Hay una estrecha relación entre fe y política (y entre política y fe). La política promueve la fe, exige la fe, y la fe, a su vez, sostiene la política.
Fe es creer en lo que no vimos (y en lo que no vemos), pero también decimos «si no lo veo, no lo creo» y «ver para creer», que es una definición de fe «ad contrarium». Todavía queda un rizo: hay que creer para ver, para ver algo antes hemos de creer en ello (al menos, creer que puede existir). Somos un poco complicados, sí, nos gusta rizar y desrizar el rizo.
La política es uno de los muchos aspirantes a sustituir a la religión, una vez que ésta ha dejado de ser útil para guiar y orientar nuestra vida (al menos en Occidente). La religión exigía una fe ciega, muy difícil de mantener ante las exigencias de la vida real. Desde el Renacimiento, el espacio que la religión ha dejado libre se lo han disputado el arte, la razón, la técnica, la cultura, la ciencia. También la política. Marx fue el primero en entender la política como un sustituto de la religión.
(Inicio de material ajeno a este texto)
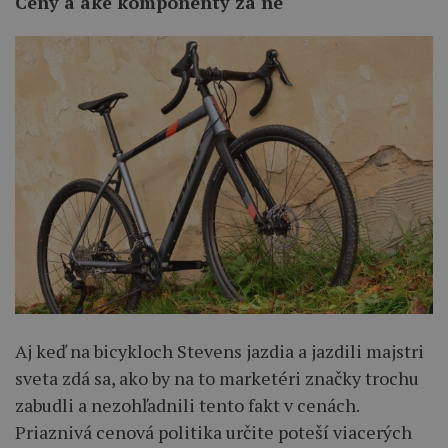
Ceny a aké komponenty za ne
Aj keď na bicykloch Stevens jazdia a jazdili majstri
sveta zdá sa, ako by na to marketéri značky trochu
zabudli a nezohľadnili tento fakt v cenách.
Priaznivá cenová politika určite poteší viacerých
Todo lo dicho me autoriza a hilvanar esta reflexión sobre las relaciones entre política y fe, fe y política. Nada de extraño que oigamos con frecuencia eso de «yo no creo en la política». Es un intento fallido de liberarnos del influjo inevitable de la política en nuestra vida. Es como la fe del ateo: para no creer también hay que tener fe.